His thoughts drifted where they always went when emotional vulnerability threatened his carefully maintained control—back to that night twelve years ago, when everything he’d understood about safety and strength had shattered beyond repair.

The memory never arrived with dramatic fanfare, just sharp sensory details that cut through his defenses like a blade.

The metallic smell of blood mixing with expensive cologne.

The weight of his father’s body in his arms, life draining away despite Leander’s desperate attempts to stop the bleeding.

The moment when Martin Kellerman—his father’s trusted business partner, the man who’d shared family dinners and holiday celebrations—raised a gun with the cold calculation of someone who’d been planning betrayal for months.

Instinct had overridden conscious thought.

Leander’s hand had found the letter opener on his father’s desk, muscle memory from years of self-defense training taking over where shock had paralyzed rational thinking.

The blade had found its mark before Kellerman could fire again, and suddenly Leander was standing over two bodies instead of one, blood on his hands and a wound burning along his collarbone where Kellerman’s first shot had grazed him.

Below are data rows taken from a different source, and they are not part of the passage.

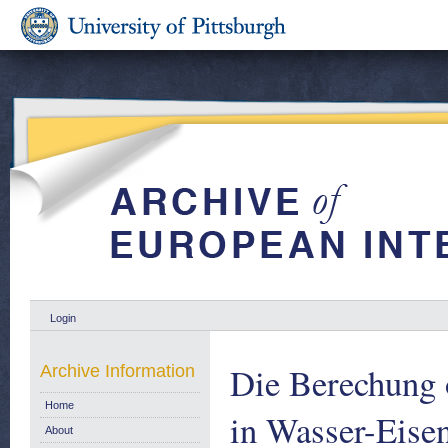
Login
Die Berechung 
Archive Information
Home
in Wasser-Eise
About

The physical wound had healed within weeks. The emotional devastation had carved permanent channels through his psyche, teaching him that love and trust created leverage people could exploit. Attachment meant vulnerability. Caring deeply was the fastest path to catastrophic loss.

Control, discipline, and emotional distance had become survival strategies.

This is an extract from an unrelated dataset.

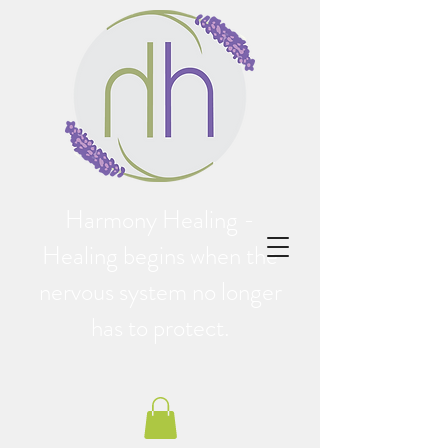
Harmony Healing -
Healing begins when the
nervous system no longer
has to protect.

The idea of any meaningful relationship, especially a mate bond—something he couldn’t negotiate, manage, or escape—sent him into a panic.

It was the ultimate threat to everything he’d built.

His lion might crave connection with primitive intensity, but Leander had learned to silence those instincts through sheer force of will.

He’d cultivated a reputation as one of New York’s most eligible bachelors not to collect conquests, but to maintain the illusion of availability while never risking genuine attachment.

Casual relationships served their purpose. Physical release without emotional investment. Companionship that ended when convenience demanded. But love? Love was the enemy of survival.

A knock on his office door cut through his spiraling thoughts.

Leander straightened in his chair, muscle memory snapping his posture into the commanding presence that had built an empire.

“Come in.”

The door opened with a cheerful confidence that made Leander’s teeth clench.

Gerri Wilder swept into his office like a pink-clad hurricane, her white bob perfectly styled and her blue eyes sparkling with the kind of mischief that had toppled kingdoms and destroyed carefully laid plans.

At four foot eleven, she should have been dwarfed by the imposing space, yet somehow her presence commanded the room more effectively than his six-foot-three frame ever had.

“Good morning, Leander.” Her voice carried the warmth of someone greeting an old friend, though they’d met exactly twice. “You look wonderfully brooding today.”

Leander’s jaw tightened. The woman had a talent for dismantling his composure with surgical precision, her observations landing with uncomfortable accuracy. “Nice to see you again, Ms. Wilder. I trust you are eager to share your news.”

“Oh, I’m very eager.” Gerri settled into the chair across from his desk without invitation, crossing her legs with the poise of someone accustomed to making herself at home anywhere.

“Camille St. James is absolutely perfect for the executive assistant role. In fact, she’s perfect for you in ways that go far beyond professional compatibility. ”

His lion stirred with dangerous interest, recognizing something in Gerri’s tone that made every instinct flare to attention. “What exactly are you implying?”

“I’m not implying anything, dear.” Gerri’s smile held the satisfied gleam of someone revealing a winning hand. “I’m stating it plainly. She’s your fated mate.”

The declaration landed with the force of a wrecking ball, shattering the careful equilibrium Leander had spent years constructing. His lion surged forward with primal recognition, roaring approval that sent shockwaves through his nervous system.